At one end of the spectrum, automated testing can make it very difficult to introduce changes into your code. This is true regardless of whether you are adding a new feature or changing an existing one. For example, if you change a method signature of a very popular class or interface, there are ripple effects across your entire code base. At the other end, if you make your code too flexible, there will be massive amounts of extra code, just to provide you with greater "flexibility" most of which you won't use anyway. In either case, it's helpful to know how the software's users will expect to interact with it.

Moreover, serious problems can happen even to extremely talented developers. Properly done TDD, i.e. with automated acceptance tests, requires solid non-technical domain knowledge. You need to know what tests are sensible to write. Typically, these requirements are utterly non-technical. If you don't understand "the business", you risk tying a noose around your own neck, the one from which you will hang. So basically, TDD implicitly requires close work with domain experts, who may be unavailable or uninterested. When you do get access to them, you don't want to be struggling with the concepts.

From a business point of view, TDD is problematic because it potentially costs time. For example, in the case of a startup, there is a very real opportunity cost of releasing late. You risk making fewer sales if your competition beats you to a market. Even if they have more bugs, they will already be earning cash. In most markets, according to Ries & Trout's booklet the 22 Immutable Laws of Marketing, there is space for three players in your users' mind. How many brands of toothpaste can you come up with, without checking a store? More poignantly, do you know who the second person to cross the Atlantic was, without checking Google or Wikipedia? (Hint, it wasn't Charles Lindberg or Amelia Earhart). You are up against the limits of human perception and memory, at least within your niche.

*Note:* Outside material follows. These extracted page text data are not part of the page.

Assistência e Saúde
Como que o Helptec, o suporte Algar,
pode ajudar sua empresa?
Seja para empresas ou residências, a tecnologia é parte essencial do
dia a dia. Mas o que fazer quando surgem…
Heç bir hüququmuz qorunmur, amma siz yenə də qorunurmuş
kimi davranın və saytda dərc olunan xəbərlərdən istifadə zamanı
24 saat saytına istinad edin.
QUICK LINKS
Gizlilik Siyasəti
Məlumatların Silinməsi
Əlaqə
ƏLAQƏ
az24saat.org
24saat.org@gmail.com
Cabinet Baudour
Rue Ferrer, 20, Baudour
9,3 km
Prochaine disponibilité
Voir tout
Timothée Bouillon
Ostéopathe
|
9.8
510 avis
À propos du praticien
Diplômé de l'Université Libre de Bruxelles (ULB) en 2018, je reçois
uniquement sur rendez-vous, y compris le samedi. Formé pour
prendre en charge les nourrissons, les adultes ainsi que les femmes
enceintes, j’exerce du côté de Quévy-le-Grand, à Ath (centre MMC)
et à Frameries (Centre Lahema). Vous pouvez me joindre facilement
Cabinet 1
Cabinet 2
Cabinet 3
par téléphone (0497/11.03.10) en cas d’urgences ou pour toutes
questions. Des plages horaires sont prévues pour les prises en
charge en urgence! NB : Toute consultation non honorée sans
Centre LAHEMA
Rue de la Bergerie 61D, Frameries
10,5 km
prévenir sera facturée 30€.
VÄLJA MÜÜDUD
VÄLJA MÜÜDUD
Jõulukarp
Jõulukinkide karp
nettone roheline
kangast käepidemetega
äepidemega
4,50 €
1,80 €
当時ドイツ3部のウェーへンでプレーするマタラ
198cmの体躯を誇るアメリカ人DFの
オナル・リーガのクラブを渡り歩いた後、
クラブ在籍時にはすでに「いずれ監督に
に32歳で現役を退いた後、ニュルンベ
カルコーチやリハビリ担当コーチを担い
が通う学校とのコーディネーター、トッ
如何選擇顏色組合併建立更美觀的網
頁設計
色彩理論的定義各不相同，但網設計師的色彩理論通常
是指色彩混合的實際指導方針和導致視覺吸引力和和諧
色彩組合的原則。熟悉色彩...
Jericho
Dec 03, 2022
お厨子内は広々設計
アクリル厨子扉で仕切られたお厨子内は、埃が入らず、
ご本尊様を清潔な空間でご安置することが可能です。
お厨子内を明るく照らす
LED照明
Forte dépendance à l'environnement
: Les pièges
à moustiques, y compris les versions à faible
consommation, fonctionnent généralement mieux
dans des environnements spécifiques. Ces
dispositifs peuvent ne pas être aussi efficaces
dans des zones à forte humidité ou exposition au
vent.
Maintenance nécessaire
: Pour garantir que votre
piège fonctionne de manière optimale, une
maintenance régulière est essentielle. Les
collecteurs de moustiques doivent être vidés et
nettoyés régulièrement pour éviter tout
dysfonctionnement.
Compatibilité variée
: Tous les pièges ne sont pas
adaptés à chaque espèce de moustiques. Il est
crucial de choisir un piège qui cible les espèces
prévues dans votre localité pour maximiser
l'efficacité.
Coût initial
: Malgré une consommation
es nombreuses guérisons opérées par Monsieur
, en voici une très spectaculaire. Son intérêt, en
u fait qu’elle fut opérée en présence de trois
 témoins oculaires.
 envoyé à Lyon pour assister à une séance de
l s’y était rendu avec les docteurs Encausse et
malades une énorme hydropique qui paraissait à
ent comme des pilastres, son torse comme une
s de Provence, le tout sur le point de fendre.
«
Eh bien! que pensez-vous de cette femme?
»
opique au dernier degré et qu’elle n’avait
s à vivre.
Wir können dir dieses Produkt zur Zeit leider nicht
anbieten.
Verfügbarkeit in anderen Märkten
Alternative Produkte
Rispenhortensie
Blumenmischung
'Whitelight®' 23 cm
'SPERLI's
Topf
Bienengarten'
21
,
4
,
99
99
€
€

In addition to the cost of delay, there is the obvious costs related to having and housing a development team: developers, testers, computers, office space. Even if it's all virtual, there is still an actual cost. Once you have clear sense of the value of time, you can evaluate your approach to TDD.

Starting From Scratch

On one hand, you need to learn the relevant patterns and technologies, and then invest the time to apply them. From the point of view of a clean slate, you need to have a functional understanding of a number of techniques and technologies in order to do TDD effectively. If your whole team is experienced this may not be a major concern; however, if you are starting completely from scratch...You don't need to go all of the way and be a TDD purist; you may get enough practical mileage from just a subset of the following:

  • Interfaces
  • Dependency Injection and Inversion of Control (IoC)
  • Stubs and Mocks
  • Unit Testing
  • Automated Acceptance Testing

To be honest, it took some time for me to grasp all of the above concepts well enough to be productive with them as a developer. I quickly realized that I needed to understand the mechanics of writing unit tests, dependency injection, and mocking before I even had a chance at going after TDD. Once I understood these concepts, I had to figure out what they actually meant within Visual Studio, which wasn't always as clear as I would have hoped, especially for the particular code in C# and C++ I was working with. This meant finding the right tools, learning how they worked, followed by actually writing a sensible test.

All of these patterns are key parts of automated testing and, as a result, they unfortunately are prerequisites for effective TDD when you actually do it. Unfortunately, if you "just" want to do "spec-first development", you need to understand all of the above!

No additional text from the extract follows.